▶ TASK OBJECTIVE
The entries below hold a line with "Estrasburgo, por su" and a line with "diversidad cultural y". Return those lines and all that lie between them, exactly and only.

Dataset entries
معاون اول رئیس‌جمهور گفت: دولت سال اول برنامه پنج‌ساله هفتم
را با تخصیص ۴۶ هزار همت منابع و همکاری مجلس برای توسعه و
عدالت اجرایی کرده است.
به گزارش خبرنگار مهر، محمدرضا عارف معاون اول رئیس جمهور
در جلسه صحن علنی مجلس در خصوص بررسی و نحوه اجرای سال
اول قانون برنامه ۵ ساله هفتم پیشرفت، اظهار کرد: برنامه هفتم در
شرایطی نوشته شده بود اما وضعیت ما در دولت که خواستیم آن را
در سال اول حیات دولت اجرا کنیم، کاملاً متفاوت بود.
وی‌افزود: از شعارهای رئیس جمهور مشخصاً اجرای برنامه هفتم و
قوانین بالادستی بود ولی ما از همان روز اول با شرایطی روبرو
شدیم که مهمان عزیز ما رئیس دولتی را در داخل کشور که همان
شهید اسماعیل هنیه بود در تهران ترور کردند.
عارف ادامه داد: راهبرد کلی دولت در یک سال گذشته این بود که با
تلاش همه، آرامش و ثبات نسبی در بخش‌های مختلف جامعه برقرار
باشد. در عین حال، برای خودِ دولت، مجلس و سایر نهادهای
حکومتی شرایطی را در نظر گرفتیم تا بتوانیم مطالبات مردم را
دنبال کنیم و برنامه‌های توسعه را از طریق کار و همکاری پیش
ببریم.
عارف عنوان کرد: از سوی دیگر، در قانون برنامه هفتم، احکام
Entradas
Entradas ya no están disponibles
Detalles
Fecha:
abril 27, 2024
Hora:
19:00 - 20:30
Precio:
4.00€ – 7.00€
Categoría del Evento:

...

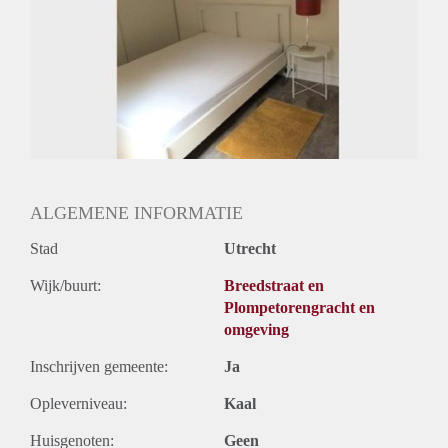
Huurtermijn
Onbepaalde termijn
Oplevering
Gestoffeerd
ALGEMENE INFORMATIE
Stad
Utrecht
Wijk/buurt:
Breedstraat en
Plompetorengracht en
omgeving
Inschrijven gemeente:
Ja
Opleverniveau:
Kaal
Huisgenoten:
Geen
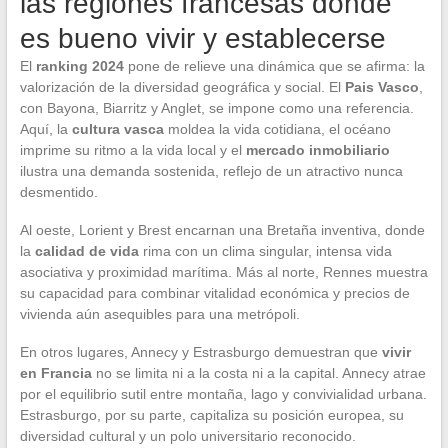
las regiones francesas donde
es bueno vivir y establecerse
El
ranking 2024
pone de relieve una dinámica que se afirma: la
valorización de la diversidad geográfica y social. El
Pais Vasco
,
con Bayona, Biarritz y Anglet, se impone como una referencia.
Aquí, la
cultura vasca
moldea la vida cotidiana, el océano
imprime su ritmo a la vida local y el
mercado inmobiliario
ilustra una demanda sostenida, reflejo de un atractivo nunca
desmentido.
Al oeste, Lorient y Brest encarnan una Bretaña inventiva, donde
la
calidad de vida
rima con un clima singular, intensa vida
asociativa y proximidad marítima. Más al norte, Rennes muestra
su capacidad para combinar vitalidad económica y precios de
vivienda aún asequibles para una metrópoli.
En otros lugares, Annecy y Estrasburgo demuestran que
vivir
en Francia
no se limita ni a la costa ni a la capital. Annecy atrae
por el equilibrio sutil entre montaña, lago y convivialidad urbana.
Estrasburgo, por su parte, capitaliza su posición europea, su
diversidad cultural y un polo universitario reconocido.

▶ RESPONSE TO THIS TASK
Estrasburgo, por su parte, capitaliza su posición europea, su
diversidad cultural y un polo universitario reconocido.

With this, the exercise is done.